## Requirement
Whenever "Copywriting" appears in a line of the entries below, that line counts; give the total only.

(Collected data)
++++++

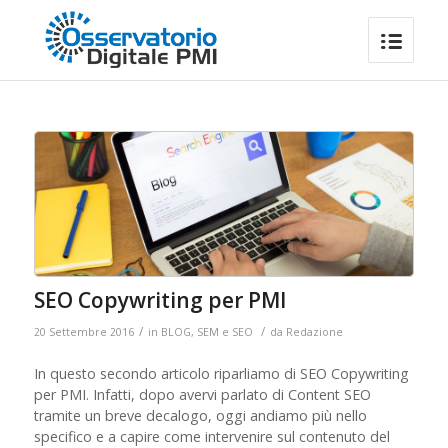
SEO Copywriting per PMI
/
/
20 Settembre 2016
in
BLOG
,
SEM e SEO
da
Redazione
In questo secondo articolo riparliamo di SEO Copywriting
per PMI. Infatti, dopo avervi parlato di Content SEO
tramite un breve decalogo, oggi andiamo più nello
specifico e a capire come intervenire sul contenuto del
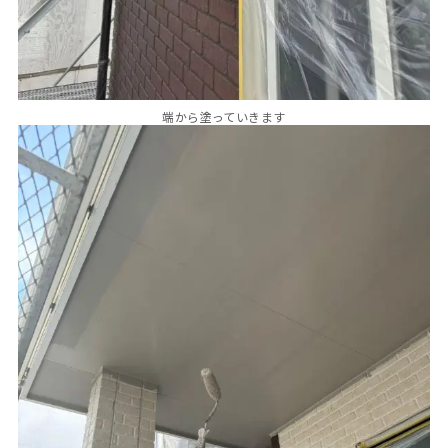
端から塗っていきます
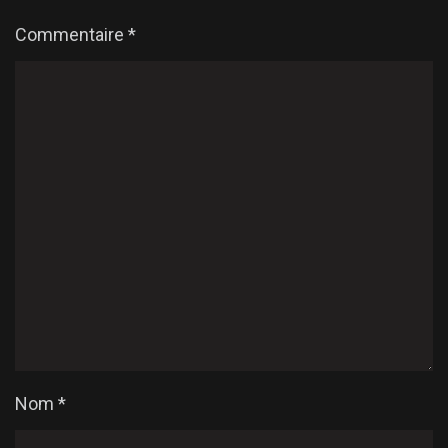
Commentaire
*
Nom
*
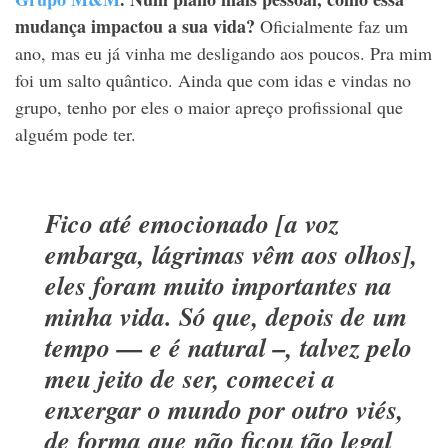
mudança impactou a sua vida?
Oficialmente faz um
ano, mas eu já vinha me desligando aos poucos. Pra mim
foi um salto quântico. Ainda que com idas e vindas no
grupo, tenho por eles o maior apreço profissional que
alguém pode ter.
Fico até emocionado [a voz
embarga, lágrimas vêm aos olhos],
eles foram muito importantes na
minha vida. Só que, depois de um
tempo — e é natural –, talvez pelo
meu jeito de ser, comecei a
enxergar o mundo por outro viés,
de forma que não ficou tão legal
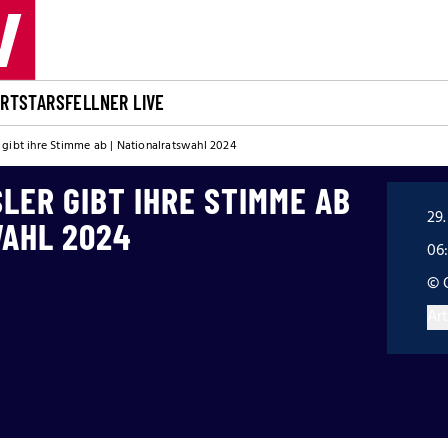
ORT
STARS
FELLNER LIVE
gibt ihre Stimme ab | Nationalratswahl 2024
ER GIBT IHRE STIMME AB
29.
WAHL 2024
06
© 
Art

++++++

## Your response
2